La sacristie renferme des curiosités qu'il serait trop ennuyeux de vous décrire ici: n'attendez pas de moi une liste des richesses de Moscou, pas plus qu'un catalogue de ses monuments. Tout cela est curieux à voir en masse, mais insipide à peindre en détail. Je vous dis ce qui me frappe; pour le reste, je vous renvoie à Laveau et à Schnitzler, et surtout à nos successeurs qui feront mieux que moi. De nouveaux voyageurs ne peuvent tarder à explorer la Russie, car ce pays ne saurait rester longtemps aussi mal connu qu'il l'est.

Le clocher de Jean-le-Grand, Ivan Velikoï, est renfermé dans l'enceinte du Kremlin. C'est l'édifice le plus élevé de la ville; sa coupole, selon l'usage russe, est dorée en or de ducats. Nous avons passé devant cette riche tour de bizarre construction, et qui fait l'objet de la vénération des paysans moscovites. Tout est saint à Moscou, tant il y a de puissance de respect dans le cœur du peuple russe!

On m'a montré en passant l'église de Spassnaborou (du Sauveur dans les bois), la plus ancienne de Moscou; puis une cloche dont il manque un morceau, la plus grosse cloche du monde, à ce que je crois, qui est posée à terre et qui fait coupole à elle toute seule; cette cloche fut refondue, dit-on, après un incendie qui l'avait fait tomber, sous le règne de l'Impératrice Anne. M. de Montferrand, l'architecte français qui bâtit en ce moment l'église de Saint-Isaac, à Saint-Pétersbourg, est parvenu à tirer cette cloche du terrain où elle s'était à demi enfoncée. Le succès de cette opération, qui a exigé plusieurs essais et coûté beaucoup d'argent, a fait honneur à notre compatriote.
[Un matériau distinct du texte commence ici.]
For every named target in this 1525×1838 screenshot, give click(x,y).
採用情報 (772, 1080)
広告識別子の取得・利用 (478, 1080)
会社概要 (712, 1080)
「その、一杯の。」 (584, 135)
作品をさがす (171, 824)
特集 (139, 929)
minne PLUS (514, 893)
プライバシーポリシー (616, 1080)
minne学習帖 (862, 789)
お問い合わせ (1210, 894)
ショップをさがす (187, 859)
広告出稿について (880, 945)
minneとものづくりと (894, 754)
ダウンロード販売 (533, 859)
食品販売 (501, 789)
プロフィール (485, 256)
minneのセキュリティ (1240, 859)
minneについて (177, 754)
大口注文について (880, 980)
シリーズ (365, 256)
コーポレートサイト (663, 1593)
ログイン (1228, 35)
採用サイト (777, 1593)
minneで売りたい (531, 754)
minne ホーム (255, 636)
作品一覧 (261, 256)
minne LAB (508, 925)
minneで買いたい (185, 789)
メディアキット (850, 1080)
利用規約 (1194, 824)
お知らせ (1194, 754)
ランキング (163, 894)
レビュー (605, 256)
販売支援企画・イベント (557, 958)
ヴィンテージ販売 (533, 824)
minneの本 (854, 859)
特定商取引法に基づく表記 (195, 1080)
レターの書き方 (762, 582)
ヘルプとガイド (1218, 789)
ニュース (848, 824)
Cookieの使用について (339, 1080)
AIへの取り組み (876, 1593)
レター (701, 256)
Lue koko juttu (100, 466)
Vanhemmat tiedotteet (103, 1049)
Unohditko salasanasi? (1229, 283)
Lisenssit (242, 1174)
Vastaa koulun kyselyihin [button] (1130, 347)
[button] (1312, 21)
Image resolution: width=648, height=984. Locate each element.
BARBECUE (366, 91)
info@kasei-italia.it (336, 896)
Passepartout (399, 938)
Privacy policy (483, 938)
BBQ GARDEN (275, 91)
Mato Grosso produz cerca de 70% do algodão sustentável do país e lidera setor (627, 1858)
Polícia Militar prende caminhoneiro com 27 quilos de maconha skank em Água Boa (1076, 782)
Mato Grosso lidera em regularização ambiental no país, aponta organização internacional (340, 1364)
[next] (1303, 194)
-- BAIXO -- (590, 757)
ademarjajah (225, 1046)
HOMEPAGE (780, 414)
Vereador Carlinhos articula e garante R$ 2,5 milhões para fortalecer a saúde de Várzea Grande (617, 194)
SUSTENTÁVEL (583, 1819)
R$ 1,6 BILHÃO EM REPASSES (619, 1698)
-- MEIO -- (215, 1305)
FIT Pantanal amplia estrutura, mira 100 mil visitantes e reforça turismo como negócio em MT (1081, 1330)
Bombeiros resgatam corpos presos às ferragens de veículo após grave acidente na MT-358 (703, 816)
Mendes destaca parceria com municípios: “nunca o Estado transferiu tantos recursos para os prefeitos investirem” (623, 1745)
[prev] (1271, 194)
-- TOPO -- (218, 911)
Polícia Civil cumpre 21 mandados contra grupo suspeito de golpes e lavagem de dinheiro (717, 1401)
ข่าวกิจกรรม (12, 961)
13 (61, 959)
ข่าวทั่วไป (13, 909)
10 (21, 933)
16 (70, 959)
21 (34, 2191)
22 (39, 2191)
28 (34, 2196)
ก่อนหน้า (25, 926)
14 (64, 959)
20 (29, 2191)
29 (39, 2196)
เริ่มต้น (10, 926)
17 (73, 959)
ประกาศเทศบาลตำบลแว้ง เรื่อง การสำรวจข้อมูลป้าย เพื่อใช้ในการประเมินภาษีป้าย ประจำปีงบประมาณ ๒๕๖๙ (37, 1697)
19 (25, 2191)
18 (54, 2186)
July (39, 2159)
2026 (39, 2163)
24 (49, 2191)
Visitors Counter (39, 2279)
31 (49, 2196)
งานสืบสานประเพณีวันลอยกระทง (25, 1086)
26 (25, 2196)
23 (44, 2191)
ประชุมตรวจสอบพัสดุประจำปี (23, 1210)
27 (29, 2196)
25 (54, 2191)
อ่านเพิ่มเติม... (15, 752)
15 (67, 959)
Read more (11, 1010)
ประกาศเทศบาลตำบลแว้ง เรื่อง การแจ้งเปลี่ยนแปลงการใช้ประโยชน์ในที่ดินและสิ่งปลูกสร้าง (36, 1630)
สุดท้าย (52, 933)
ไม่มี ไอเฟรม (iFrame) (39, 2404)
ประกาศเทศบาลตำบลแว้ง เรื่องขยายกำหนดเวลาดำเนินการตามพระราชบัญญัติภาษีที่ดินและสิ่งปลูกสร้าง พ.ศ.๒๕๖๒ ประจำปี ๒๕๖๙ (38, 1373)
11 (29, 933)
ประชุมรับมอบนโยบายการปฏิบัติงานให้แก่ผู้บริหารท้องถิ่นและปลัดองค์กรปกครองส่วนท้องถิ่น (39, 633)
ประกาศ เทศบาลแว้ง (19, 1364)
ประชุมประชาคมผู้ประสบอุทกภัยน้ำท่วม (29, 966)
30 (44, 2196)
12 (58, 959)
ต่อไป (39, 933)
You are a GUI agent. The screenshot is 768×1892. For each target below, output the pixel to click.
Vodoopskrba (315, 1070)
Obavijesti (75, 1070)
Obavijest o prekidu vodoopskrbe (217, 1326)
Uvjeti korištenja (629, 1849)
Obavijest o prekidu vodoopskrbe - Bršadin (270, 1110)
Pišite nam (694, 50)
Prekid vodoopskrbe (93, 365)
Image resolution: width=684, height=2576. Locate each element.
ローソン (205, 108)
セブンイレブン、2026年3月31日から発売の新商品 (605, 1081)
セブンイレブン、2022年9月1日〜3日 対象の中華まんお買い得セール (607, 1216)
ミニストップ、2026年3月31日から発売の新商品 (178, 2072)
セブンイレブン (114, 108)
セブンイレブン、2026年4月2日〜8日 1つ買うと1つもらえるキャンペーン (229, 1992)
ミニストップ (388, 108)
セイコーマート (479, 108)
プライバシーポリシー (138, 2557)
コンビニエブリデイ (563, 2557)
Nous avons encore visité deux couvents, toujours dans l'enceinte du Kremlin, celui des Miracles qui renferme deux églises avec des reliques de saints, et le couvent de l'Ascension où se trouvent les tombeaux de plusieurs Czarines, entre autres celui d'Hélène, la mère de Jean-le-Terrible; elle était digne de lui; impitoyable comme son fils, elle n'avait que de l'esprit; quelques-unes des épouses de ce prince sont également enterrées là. Les églises du couvent de l'Ascension étonnent les étrangers par leur richesse.